Extracted page text data
● ● ● ●
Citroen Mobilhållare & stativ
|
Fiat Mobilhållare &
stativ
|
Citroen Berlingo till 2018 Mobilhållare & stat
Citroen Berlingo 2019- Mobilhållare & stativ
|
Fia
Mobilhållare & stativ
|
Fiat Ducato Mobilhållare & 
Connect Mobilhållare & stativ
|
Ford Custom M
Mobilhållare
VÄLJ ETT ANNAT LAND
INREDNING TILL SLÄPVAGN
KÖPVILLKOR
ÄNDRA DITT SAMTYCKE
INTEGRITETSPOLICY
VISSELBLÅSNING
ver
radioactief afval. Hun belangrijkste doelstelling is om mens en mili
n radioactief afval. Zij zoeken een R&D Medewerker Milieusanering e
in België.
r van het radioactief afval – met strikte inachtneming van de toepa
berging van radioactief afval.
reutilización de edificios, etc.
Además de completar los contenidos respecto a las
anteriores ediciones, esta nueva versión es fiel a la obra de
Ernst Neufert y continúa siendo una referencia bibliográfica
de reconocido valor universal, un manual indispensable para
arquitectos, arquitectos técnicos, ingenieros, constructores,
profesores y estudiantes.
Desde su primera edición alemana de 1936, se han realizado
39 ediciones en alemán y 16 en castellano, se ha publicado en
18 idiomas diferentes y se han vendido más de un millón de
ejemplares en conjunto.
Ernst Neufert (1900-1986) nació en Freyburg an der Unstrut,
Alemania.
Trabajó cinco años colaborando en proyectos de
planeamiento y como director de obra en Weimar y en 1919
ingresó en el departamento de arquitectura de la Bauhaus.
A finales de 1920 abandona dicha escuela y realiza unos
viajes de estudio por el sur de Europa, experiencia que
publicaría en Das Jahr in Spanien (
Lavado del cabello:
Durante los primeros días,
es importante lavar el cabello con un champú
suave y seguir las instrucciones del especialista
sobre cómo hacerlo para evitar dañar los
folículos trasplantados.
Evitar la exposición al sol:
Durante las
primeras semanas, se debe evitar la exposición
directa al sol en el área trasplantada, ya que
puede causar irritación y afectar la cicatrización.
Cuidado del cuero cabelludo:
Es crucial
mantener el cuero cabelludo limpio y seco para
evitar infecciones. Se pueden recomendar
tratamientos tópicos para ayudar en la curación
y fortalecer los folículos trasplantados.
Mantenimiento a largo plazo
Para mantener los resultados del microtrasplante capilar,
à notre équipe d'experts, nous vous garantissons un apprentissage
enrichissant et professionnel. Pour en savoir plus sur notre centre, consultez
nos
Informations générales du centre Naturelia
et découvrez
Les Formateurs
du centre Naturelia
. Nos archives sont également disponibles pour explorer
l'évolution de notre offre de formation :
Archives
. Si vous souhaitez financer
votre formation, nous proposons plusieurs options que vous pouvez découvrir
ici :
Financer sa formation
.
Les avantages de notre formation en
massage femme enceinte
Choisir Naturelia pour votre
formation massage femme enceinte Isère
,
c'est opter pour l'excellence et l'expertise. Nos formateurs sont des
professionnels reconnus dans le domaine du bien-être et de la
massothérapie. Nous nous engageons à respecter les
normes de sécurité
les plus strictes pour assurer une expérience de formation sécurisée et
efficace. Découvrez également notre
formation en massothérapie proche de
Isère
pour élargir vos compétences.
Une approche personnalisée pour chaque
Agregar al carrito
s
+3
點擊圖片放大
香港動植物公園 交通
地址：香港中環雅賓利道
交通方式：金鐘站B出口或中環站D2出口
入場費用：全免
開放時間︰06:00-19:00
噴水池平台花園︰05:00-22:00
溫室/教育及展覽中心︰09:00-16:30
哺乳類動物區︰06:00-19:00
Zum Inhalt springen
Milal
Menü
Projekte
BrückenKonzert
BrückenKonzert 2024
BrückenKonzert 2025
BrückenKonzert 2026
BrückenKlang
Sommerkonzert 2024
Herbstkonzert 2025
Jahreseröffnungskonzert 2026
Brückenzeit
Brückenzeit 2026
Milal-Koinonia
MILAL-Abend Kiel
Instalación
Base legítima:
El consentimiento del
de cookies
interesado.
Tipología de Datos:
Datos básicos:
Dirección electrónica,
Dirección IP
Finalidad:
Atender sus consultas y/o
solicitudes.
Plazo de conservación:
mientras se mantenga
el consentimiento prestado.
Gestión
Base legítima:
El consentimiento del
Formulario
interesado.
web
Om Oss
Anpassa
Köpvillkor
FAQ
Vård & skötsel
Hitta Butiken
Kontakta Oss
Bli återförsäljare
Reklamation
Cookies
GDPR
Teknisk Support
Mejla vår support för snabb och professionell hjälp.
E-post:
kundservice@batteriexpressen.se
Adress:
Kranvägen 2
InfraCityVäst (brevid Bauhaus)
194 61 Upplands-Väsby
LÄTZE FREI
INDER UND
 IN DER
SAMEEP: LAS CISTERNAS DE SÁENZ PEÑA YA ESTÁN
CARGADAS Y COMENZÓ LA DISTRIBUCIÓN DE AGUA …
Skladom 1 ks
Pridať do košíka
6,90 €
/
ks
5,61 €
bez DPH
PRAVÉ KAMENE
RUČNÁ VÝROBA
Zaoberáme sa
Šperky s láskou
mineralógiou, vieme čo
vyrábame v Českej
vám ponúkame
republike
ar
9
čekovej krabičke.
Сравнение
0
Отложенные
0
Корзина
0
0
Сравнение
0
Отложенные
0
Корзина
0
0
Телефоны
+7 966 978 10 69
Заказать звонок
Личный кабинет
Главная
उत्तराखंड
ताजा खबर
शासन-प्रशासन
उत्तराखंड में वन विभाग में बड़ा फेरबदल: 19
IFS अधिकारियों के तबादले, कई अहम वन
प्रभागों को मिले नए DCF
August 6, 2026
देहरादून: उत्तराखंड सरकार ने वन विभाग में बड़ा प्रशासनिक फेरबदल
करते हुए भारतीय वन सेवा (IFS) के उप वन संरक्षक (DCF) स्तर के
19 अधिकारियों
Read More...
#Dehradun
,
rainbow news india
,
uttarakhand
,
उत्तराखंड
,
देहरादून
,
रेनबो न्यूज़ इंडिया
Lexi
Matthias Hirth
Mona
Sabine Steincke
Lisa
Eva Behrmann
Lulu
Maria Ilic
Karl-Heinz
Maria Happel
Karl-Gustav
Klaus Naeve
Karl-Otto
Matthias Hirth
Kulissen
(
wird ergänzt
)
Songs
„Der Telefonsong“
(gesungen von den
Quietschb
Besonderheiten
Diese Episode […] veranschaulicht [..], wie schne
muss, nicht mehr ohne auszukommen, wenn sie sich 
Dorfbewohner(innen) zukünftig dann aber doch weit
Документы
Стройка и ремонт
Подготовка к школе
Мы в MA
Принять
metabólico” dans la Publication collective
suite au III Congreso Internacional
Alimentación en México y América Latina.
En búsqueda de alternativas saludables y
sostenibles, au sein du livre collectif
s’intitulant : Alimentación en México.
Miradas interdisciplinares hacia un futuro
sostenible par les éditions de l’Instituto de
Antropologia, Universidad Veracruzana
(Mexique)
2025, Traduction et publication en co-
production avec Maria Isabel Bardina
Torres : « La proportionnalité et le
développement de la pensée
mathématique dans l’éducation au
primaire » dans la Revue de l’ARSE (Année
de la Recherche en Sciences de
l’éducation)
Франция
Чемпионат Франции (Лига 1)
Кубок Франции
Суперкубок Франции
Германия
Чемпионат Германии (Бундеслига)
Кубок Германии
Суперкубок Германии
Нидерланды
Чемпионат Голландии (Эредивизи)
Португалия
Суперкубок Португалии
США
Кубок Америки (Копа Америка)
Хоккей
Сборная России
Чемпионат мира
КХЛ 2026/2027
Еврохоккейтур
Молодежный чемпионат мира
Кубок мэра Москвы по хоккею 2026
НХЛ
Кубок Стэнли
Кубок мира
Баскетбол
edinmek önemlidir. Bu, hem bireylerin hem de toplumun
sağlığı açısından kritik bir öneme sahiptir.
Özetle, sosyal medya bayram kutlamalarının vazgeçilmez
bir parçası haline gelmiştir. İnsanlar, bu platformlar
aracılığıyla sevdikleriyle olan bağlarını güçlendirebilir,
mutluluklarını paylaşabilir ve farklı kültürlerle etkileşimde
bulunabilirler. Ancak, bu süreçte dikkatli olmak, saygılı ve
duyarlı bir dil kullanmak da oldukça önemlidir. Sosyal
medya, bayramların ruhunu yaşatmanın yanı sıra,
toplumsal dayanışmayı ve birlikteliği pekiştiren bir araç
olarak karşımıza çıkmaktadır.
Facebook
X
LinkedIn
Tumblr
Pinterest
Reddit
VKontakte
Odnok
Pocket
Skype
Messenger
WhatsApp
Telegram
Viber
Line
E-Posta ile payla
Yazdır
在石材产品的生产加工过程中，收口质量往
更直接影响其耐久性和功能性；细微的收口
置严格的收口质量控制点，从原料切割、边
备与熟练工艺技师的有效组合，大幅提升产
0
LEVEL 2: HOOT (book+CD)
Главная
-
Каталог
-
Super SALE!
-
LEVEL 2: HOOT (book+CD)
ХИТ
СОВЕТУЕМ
● ● ● ●
WHAT YOU NEED TO DO.
Search the entries for the word "notre" and show every line that has it.

TASK RESPONSE.
à notre équipe d'experts, nous vous garantissons un apprentissage
enrichissant et professionnel. Pour en savoir plus sur notre centre, consultez
l'évolution de notre offre de formation :
Les avantages de notre formation en
efficace. Découvrez également notre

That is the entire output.